Learning Complex and Sparse Events in Long Sequences

The Hierarchical Hidden Markov Model (HHMM) is a well formalized tool suitable to model complex patterns in long temporal or spatial sequences. Even if effective algorithms are available to estimate HHMM parameters from sequences, little has been done in order to automatize the construction of the model architecture. The primary focus of this paper is on a multi-strategy algorithm for inferring the HHMM structure from a set of sequences, where the events to capture are present in a relevant portion of them.
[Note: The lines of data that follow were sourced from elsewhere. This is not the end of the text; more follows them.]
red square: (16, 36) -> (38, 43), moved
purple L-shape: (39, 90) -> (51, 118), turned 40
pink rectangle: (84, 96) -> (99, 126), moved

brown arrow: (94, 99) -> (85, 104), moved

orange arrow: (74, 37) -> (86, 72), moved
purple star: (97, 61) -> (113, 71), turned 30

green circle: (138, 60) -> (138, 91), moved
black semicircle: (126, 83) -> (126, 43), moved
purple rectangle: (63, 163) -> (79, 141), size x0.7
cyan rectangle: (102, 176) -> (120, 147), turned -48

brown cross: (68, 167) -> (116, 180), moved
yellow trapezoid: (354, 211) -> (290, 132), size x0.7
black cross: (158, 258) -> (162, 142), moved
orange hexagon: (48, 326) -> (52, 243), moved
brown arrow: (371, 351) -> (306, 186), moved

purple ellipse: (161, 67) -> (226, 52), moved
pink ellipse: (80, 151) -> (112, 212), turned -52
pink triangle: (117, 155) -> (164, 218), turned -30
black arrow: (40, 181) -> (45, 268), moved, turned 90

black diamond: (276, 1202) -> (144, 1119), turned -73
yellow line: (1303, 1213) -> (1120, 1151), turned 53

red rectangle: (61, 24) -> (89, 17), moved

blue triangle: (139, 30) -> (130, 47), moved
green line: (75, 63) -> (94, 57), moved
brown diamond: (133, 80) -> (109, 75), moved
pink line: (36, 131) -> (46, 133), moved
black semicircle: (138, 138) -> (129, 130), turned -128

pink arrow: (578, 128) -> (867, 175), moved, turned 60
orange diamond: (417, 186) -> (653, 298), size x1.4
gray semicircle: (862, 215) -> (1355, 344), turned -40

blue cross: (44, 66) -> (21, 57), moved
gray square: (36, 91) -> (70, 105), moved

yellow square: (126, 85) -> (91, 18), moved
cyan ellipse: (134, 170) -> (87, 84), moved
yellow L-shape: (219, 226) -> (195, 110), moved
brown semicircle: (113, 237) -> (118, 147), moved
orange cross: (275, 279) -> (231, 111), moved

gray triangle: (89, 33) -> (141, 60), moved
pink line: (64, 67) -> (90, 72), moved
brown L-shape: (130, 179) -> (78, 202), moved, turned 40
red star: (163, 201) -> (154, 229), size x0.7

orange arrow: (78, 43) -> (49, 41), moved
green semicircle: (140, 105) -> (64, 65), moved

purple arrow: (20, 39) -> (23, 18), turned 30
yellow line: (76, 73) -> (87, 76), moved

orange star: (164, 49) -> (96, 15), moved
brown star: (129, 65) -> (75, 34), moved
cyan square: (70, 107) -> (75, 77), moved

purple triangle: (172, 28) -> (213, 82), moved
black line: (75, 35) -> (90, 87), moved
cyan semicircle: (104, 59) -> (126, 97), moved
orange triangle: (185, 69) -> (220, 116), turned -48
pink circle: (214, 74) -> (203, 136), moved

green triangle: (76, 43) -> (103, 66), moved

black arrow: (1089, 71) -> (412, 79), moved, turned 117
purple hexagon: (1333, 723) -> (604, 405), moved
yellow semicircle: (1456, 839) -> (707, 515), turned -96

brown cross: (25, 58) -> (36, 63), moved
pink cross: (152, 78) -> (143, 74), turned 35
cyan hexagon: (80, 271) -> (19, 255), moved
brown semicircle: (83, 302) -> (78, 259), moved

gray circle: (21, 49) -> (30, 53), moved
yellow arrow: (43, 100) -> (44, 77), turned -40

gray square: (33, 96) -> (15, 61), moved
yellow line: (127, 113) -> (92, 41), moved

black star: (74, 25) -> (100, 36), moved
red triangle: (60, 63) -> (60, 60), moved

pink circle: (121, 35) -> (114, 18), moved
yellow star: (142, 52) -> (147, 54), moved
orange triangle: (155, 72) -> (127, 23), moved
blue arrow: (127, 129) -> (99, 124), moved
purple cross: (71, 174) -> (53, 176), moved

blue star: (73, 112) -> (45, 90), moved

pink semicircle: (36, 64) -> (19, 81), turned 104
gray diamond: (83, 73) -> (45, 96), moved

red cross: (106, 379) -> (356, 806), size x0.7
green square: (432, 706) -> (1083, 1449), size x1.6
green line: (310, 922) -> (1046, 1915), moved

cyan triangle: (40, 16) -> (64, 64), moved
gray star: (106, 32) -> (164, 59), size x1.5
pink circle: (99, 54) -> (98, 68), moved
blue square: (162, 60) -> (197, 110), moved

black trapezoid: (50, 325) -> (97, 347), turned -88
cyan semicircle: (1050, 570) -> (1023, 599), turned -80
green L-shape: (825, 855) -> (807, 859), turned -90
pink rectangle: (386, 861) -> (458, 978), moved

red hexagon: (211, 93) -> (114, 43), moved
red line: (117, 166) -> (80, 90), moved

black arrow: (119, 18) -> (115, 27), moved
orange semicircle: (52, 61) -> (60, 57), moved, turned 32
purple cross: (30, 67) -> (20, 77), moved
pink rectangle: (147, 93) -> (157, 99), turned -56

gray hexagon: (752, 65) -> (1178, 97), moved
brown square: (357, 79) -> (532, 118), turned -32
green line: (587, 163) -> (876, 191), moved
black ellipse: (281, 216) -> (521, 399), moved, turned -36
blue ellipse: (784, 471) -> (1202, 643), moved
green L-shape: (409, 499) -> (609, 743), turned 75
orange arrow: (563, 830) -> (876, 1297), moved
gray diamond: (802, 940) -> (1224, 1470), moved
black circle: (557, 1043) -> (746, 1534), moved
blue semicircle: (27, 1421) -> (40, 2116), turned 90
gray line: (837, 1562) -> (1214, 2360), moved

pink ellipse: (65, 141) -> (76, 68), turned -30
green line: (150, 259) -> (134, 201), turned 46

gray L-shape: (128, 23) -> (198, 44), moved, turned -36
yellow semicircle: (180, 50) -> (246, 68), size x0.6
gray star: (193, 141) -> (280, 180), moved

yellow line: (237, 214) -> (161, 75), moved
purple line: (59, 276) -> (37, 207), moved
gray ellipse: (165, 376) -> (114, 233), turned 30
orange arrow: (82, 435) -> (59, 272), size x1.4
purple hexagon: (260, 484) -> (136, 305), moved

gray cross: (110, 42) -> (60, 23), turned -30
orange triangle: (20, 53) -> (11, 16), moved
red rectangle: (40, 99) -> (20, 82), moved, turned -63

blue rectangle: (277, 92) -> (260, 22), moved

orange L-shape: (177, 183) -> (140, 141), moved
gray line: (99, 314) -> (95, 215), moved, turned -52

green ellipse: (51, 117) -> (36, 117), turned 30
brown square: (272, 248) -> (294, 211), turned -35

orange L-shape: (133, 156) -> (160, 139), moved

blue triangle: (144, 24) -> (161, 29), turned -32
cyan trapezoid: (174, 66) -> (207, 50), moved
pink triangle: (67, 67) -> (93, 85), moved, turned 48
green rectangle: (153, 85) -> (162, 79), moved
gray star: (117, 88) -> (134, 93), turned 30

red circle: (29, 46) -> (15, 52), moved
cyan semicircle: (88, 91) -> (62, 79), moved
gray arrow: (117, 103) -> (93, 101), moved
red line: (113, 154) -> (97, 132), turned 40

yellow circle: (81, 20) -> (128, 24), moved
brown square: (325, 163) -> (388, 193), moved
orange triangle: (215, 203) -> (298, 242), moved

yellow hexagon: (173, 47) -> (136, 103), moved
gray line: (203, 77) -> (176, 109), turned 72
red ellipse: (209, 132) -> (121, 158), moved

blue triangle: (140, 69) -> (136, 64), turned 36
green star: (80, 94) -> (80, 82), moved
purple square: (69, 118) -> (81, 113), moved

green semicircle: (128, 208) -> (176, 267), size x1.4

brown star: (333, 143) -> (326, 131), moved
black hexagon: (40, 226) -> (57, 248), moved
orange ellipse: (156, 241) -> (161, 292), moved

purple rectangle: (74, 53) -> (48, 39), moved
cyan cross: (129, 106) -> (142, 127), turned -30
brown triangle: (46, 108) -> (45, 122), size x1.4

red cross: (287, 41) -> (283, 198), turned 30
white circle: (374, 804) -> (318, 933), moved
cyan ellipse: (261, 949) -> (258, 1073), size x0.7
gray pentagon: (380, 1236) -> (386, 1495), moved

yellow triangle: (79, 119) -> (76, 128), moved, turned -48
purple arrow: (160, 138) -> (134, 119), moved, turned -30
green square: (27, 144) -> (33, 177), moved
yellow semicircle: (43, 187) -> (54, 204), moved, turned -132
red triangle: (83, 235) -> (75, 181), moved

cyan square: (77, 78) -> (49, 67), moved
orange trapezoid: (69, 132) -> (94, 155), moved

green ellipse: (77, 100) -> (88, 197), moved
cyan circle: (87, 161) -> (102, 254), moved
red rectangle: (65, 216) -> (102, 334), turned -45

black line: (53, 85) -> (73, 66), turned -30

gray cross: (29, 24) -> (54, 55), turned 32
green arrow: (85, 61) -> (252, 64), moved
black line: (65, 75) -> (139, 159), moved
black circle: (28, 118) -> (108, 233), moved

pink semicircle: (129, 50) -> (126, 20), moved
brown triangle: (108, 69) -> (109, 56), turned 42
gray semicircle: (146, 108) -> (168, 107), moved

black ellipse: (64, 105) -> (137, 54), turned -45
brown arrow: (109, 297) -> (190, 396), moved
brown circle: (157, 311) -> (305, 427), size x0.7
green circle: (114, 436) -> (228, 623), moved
The algorithm follows a bottom-up strategy, in which elementary facts in the sequences are progressively grouped, thus building the abstraction hierarchy of a HHMM, layer after layer. In this process, clustering algorithms and sequence alignment algorithms, widely used in domains like molecular biology, are exploited. The induction strategy has been designed in order to deal with events characterized by a sparse structure, where gaps filled by irrelevant facts can be intermixed with the relevant ones. Irrelevant facts are modeled by "gaps ", i.e., HMMs of the noise. Gaps are hypothesized when there is no significant statistical evidence for hypothesizing the existence of a specific episode. Moreover, gaps can be replaced in a second time by a episode model, after new facts have been acquired. The method is extensively evaluated on artificial datasets.